Dataset entries:
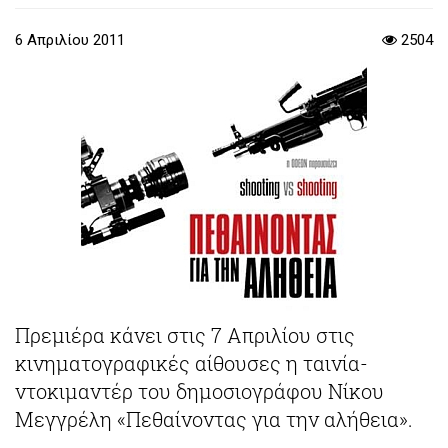
6 Απριλίου 2011
2504
Πρεμιέρα κάνει στις 7 Απριλίου στις
κινηματογραφικές αίθουσες η ταινία-
ντοκιμαντέρ του δημοσιογράφου Νίκου
Μεγγρέλη «Πεθαίνοντας για την αλήθεια».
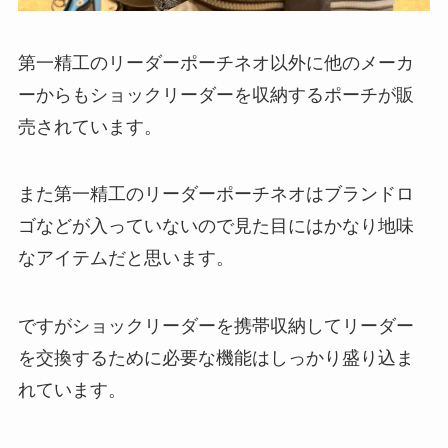
第一精工のリーダーポーチネオ以外に他のメーカ
ーからもショックリーダーを収納するポーチが販
売されています。
また第一精工のリーダーポーチネオはブランドロ
ゴなどが入っていないので見た目にはかなり地味
なアイテムだと思います。
ですがショックリーダーを携帯収納してリーダー
を交換するために必要な機能はしっかり盛り込ま
れています。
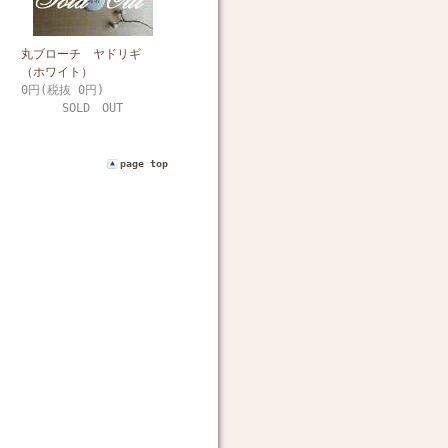
丸ブローチ ヤドリギ
（ホワイト）
0円(税抜 0円)
SOLD OUT
page top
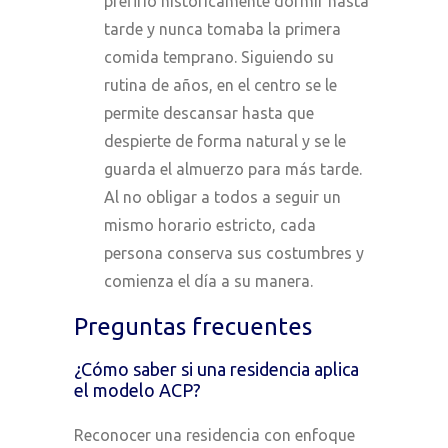
prefirió históricamente dormir hasta
tarde y nunca tomaba la primera
comida temprano. Siguiendo su
rutina de años, en el centro se le
permite descansar hasta que
despierte de forma natural y se le
guarda el almuerzo para más tarde.
Al no obligar a todos a seguir un
mismo horario estricto, cada
persona conserva sus costumbres y
comienza el día a su manera.
Preguntas frecuentes
¿Cómo saber si una residencia aplica
el modelo ACP?
Reconocer una residencia con enfoque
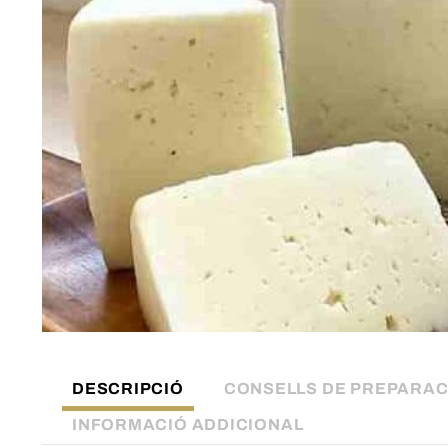
DESCRIPCIÓ
CONSELLS DE PREPARAC
INFORMACIÓ ADDICIONAL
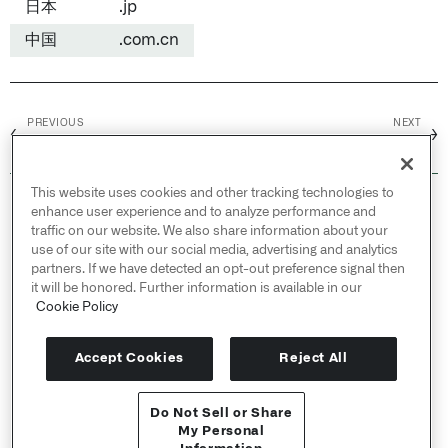
日本
.jp
中国
.com.cn
PREVIOUS
NEXT
←
→
Zoho Inventory
Zuora
This website uses cookies and other tracking technologies to
© 2026 Palantir Technologies Inc. All rights
enhance user experience and to analyze performance and
reserved.
traffic on our website. We also share information about your
use of our site with our social media, advertising and analytics
Cookies Statement ↗
partners. If we have detected an opt-out preference signal then
Privacy Statement ↗
it will be honored. Further information is available in our
Terms of Use ↗
Cookie Policy
Do Not Sell or Share My Personal Information
Accept Cookies
Reject All
Do Not Sell or Share
API 参考 ↗
My Personal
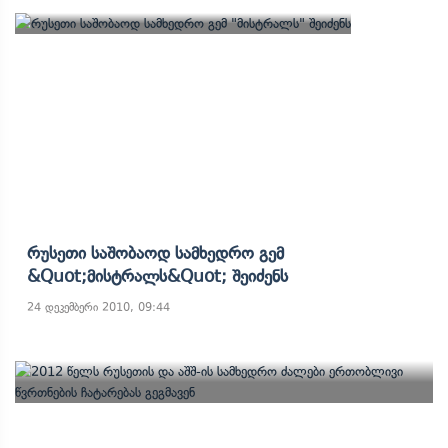
Რუსეთი Საშობაოდ Სამხედრო Გემ
&quot;მისტრალს&quot; Შეიძენს
24 დეკემბერი 2010, 09:44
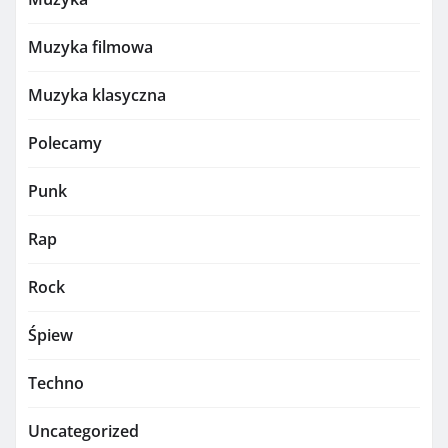
Muzyka filmowa
Muzyka klasyczna
Polecamy
Punk
Rap
Rock
Śpiew
Techno
Uncategorized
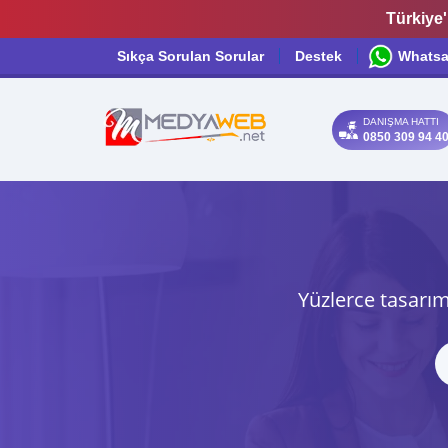
Türkiye'
Sıkça Sorulan Sorular
Destek
Whats
DANIŞMA HATTI
0850 309 94 4
Yüzlerce tasarım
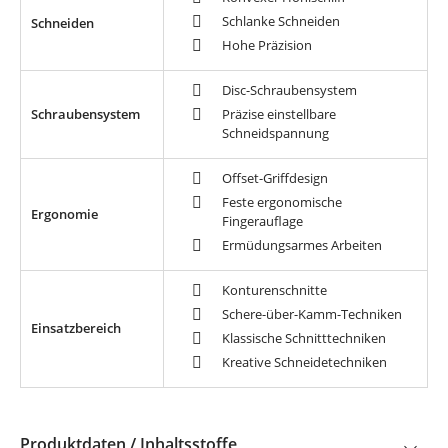
Schlanke Schneiden
Schneiden
Hohe Präzision
Disc-Schraubensystem
Schraubensystem
Präzise einstellbare
Schneidspannung
Offset-Griffdesign
Feste ergonomische
Ergonomie
Fingerauflage
Ermüdungsarmes Arbeiten
Konturenschnitte
Schere-über-Kamm-Techniken
Einsatzbereich
Klassische Schnitttechniken
Kreative Schneidetechniken
Produktdaten / Inhaltsstoffe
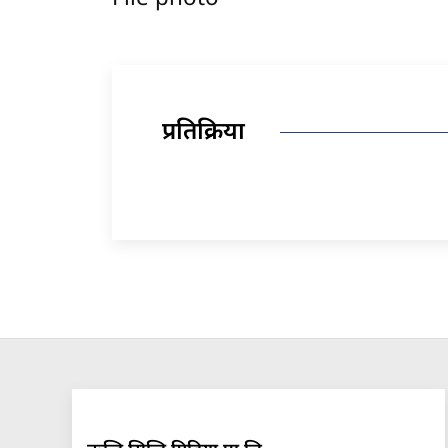
प्रतिक्रिया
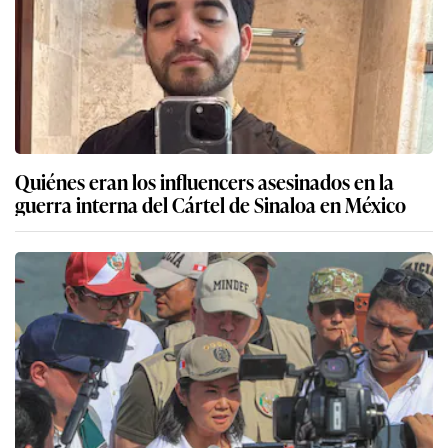
Quiénes eran los influencers asesinados en la
guerra interna del Cártel de Sinaloa en México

To do: Output exactly the lines from the one that has "Yüzlerce tasarım" through the end of the data. Do not include pictures.

Result of this task:
Yüzlerce tasarım
Schlanke Schneiden
Schneiden
Hohe Präzision
Disc-Schraubensystem
Schraubensystem
Präzise einstellbare
Schneidspannung
Offset-Griffdesign
Feste ergonomische
Ergonomie
Fingerauflage
Ermüdungsarmes Arbeiten
Konturenschnitte
Schere-über-Kamm-Techniken
Einsatzbereich
Klassische Schnitttechniken
Kreative Schneidetechniken
Produktdaten / Inhaltsstoffe
प्रतिक्रिया
Quiénes eran los influencers asesinados en la
guerra interna del Cártel de Sinaloa en México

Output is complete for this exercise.